Following the mid-term election and change to a Republican-controlled Senate, many industry analysts believe the repeal of the Affordable Care Act’s (ACA) medical device tax, which helps fund subsidized insurance on the exchanges, is a possibility. The action reportedly has some bipartisan support from Democratic senators in states that are home to major medical device manufacturers.
Tax reform is another major issue the new congress will contend with, specifically tax inversions. In Oppenheimer’s view, the potential for a retroactive bill with additional limits on tax inversions is likely to be reduced. In the Oppenheimer large cap universe, the average would reportedly increase in 2015, and earnings per share would be four percent if the tax were removed.
Oppenheimer’s estimated 2015 earnings per share with and without the medical device tax are:
– Boston Scientific: $0.90 and $0.96
– Medtronic: $4.38 and $4.49
– St. Jude Medical Inc: $4.22 and $4.46
– Stryker Corporation: $5.22 and $5.45
Changes to the Affordable Care Act will impact providers as well, though perhaps to a lesser degree than Manufacturers and Distribution. According to Premier Inc’s fall 2014 Economic Outlook survey, although Affordable Care Act implementation remains a major challenge for hospitals, its impact on finances may be lessening when compared to other issues. Survey respondents cited new care delivery models, such as accountable care organizations (ACOs) and industry consolidation as emerging trends expected to impact providers over the next 12 months.
ACA mandate costs are cited less frequently by large (13 percent) and mid-sized hospitals (19.5 percent), which instead report labor as their primary cost driver. C-suite executives also downplay ACA compliance when compared to labor costs, with just 13.3 percent reporting the ACA as a primary cost driver, as opposed to the 27.6 percent who cite labor, according to Premier.
The Premier survey also found that an increasing number of hospitals are shifting their focus to the voluntary programs within the ACA. Just over a quarter of respondents cite new care delivery and payment models such as accountable care and bundling, which is up from 14.3 percent a year ago. In part, this focus is creating new cost centers in hospitals, including the management of chronic, high utilization patients (a primary cost driver for 13.4 percent of C-suite executives), and poor care coordination (a primary cost driver for 10.2 percent of respondents overall), say the authors.

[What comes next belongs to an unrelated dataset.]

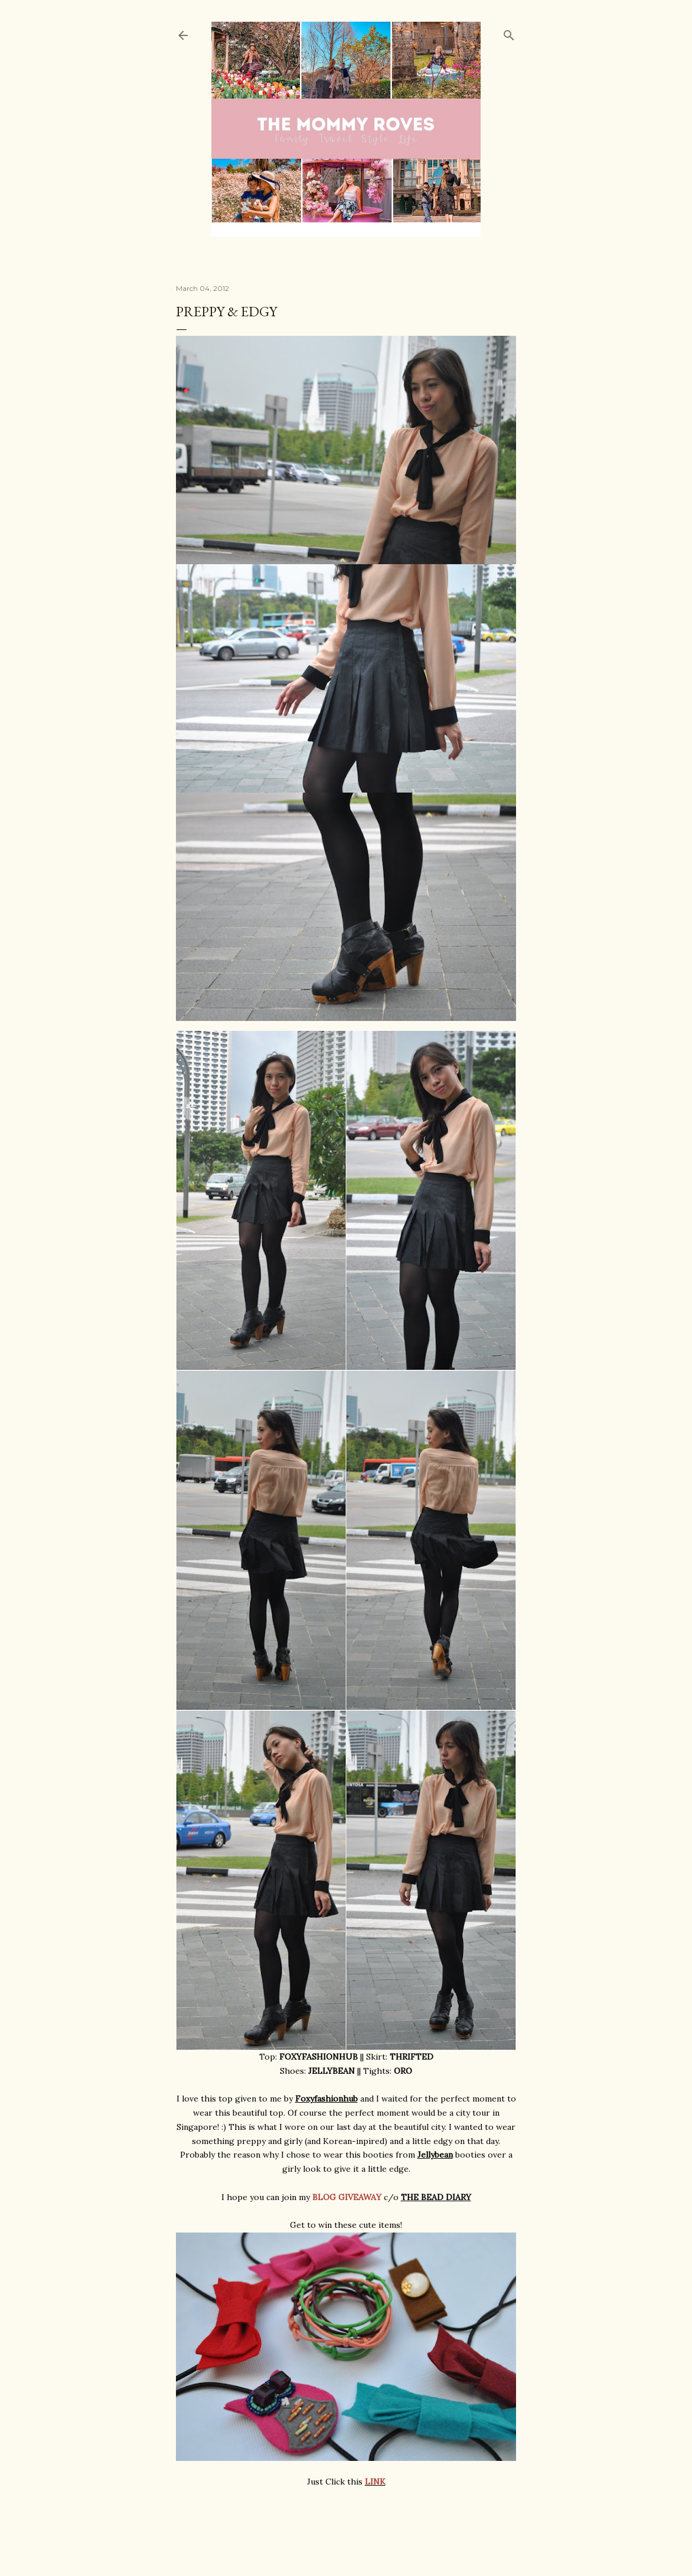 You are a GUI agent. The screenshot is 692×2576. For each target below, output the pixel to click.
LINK (375, 2481)
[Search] (509, 32) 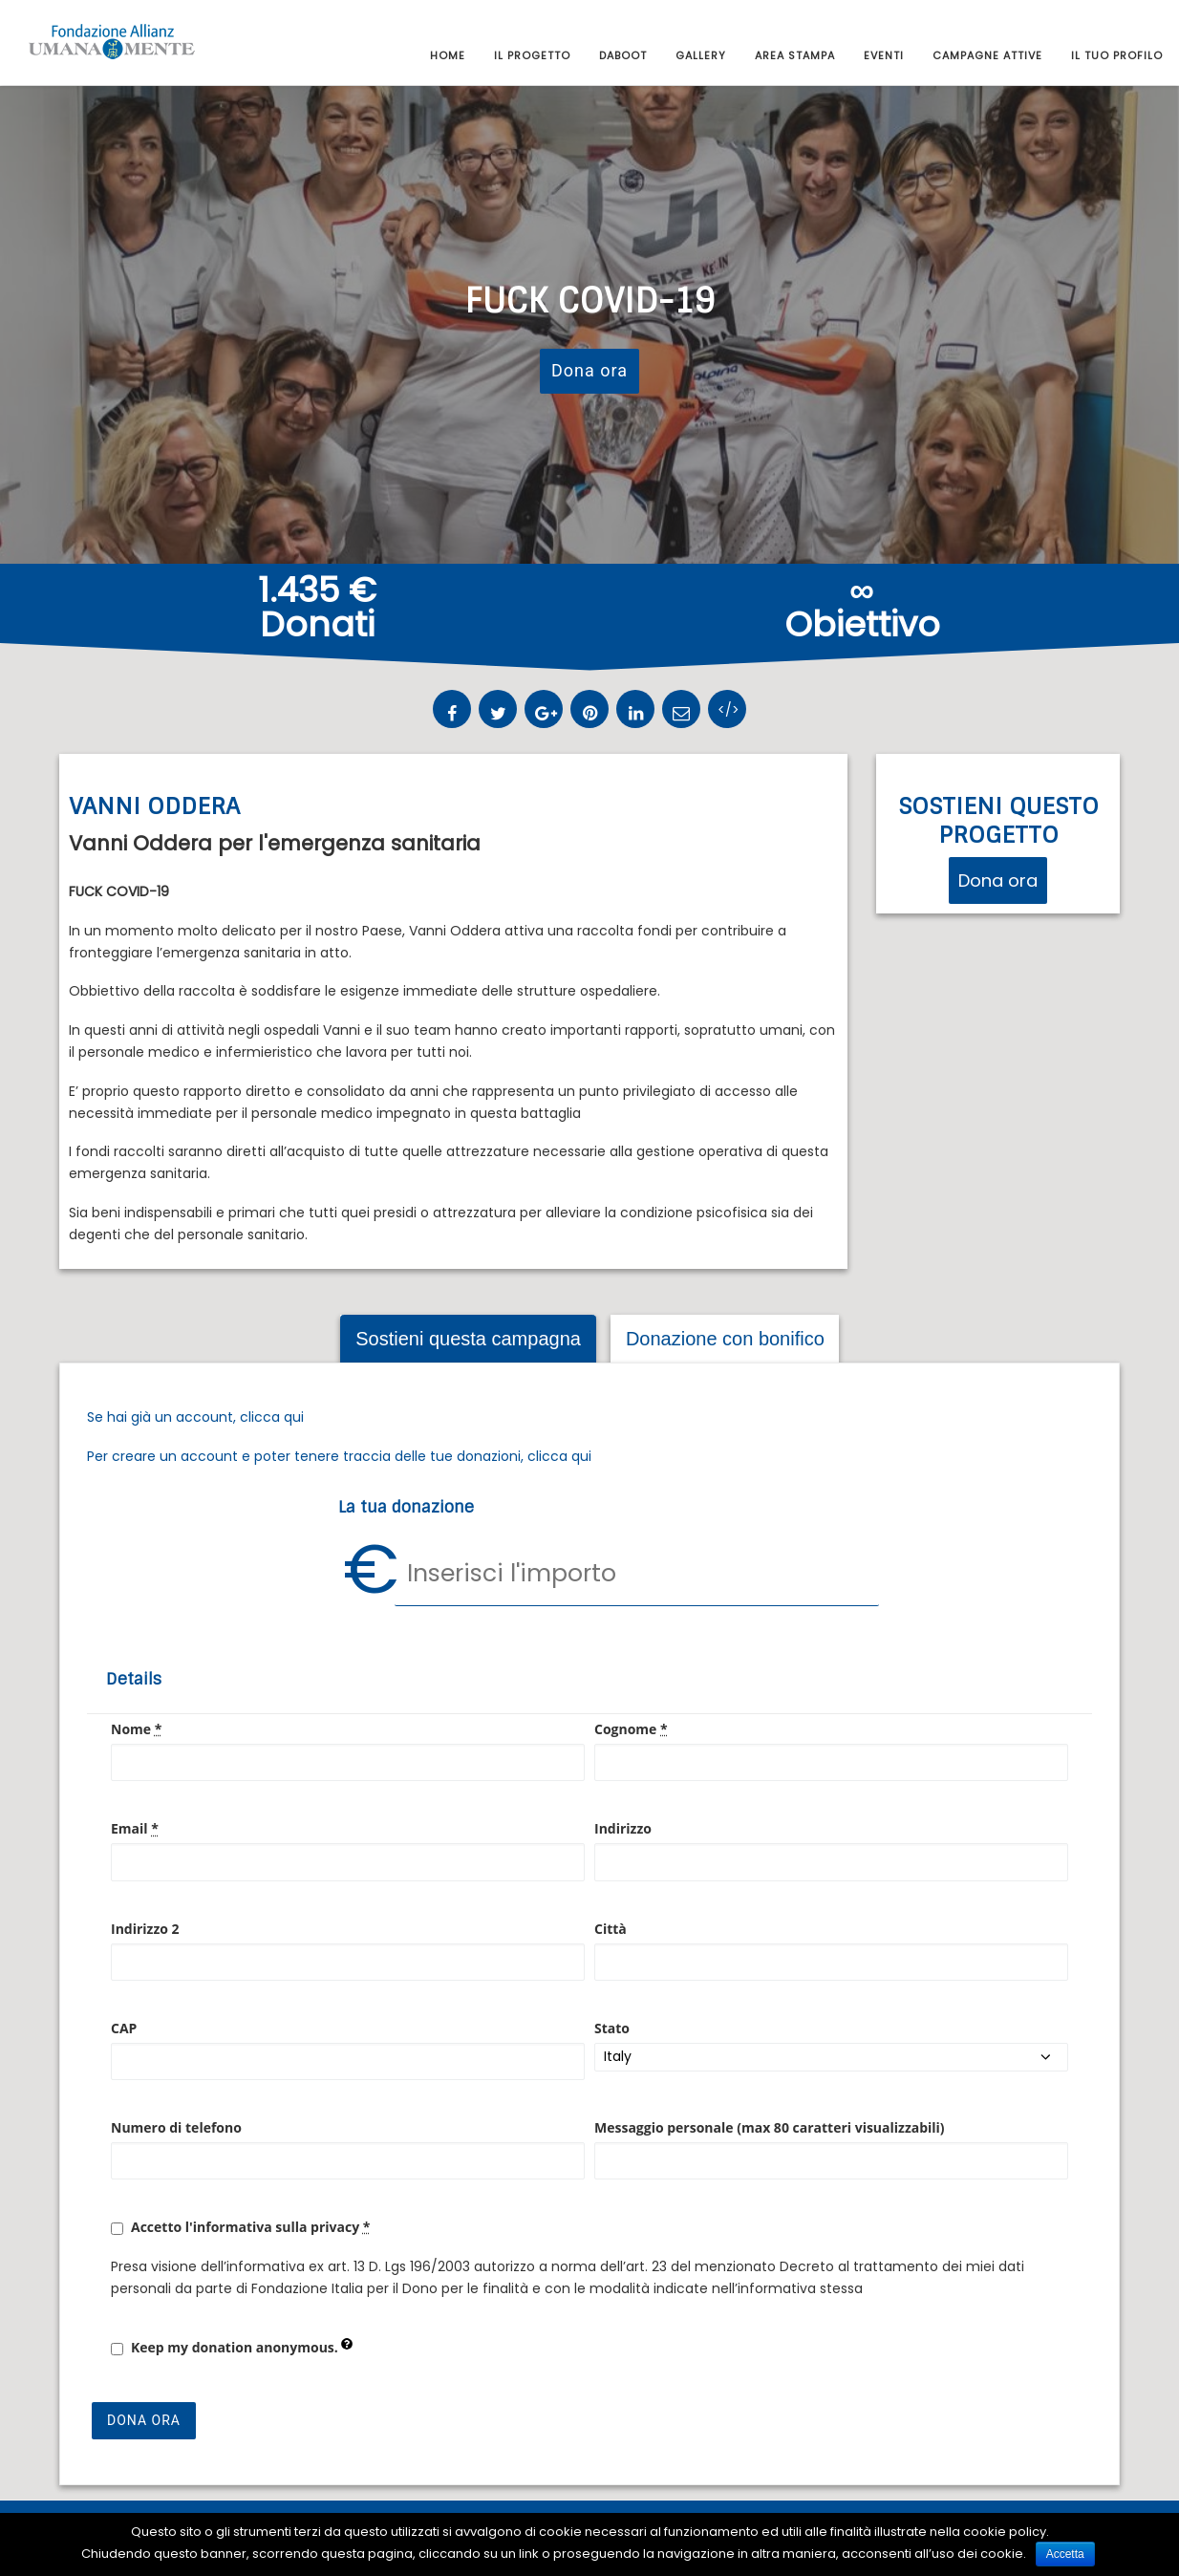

These responses certainly show a softening of the severe actions hospitals have needed to take to survive reform in the past few years. Maybe where we are today is the new normal. I know in speaking to many suppliers across the country a new normal is welcome – especially if that new normal truly embraces the value equation with regard to the evaluation of products, therapies, and services.
Many Suppliers express concerns that supply chain leaders are still mired with chasing savings on products without taking into consideration the value brought by those products and/or how those products affect outcomes and patient experience.
So whether the recent election brings changes to the medical device tax or not, I am certain the triple aim of reform is here to stay and will continue to dictate how hospitals are paid, how hospitals reward care givers and administration, and, eventually, how hospitals evaluate products and services from suppliers.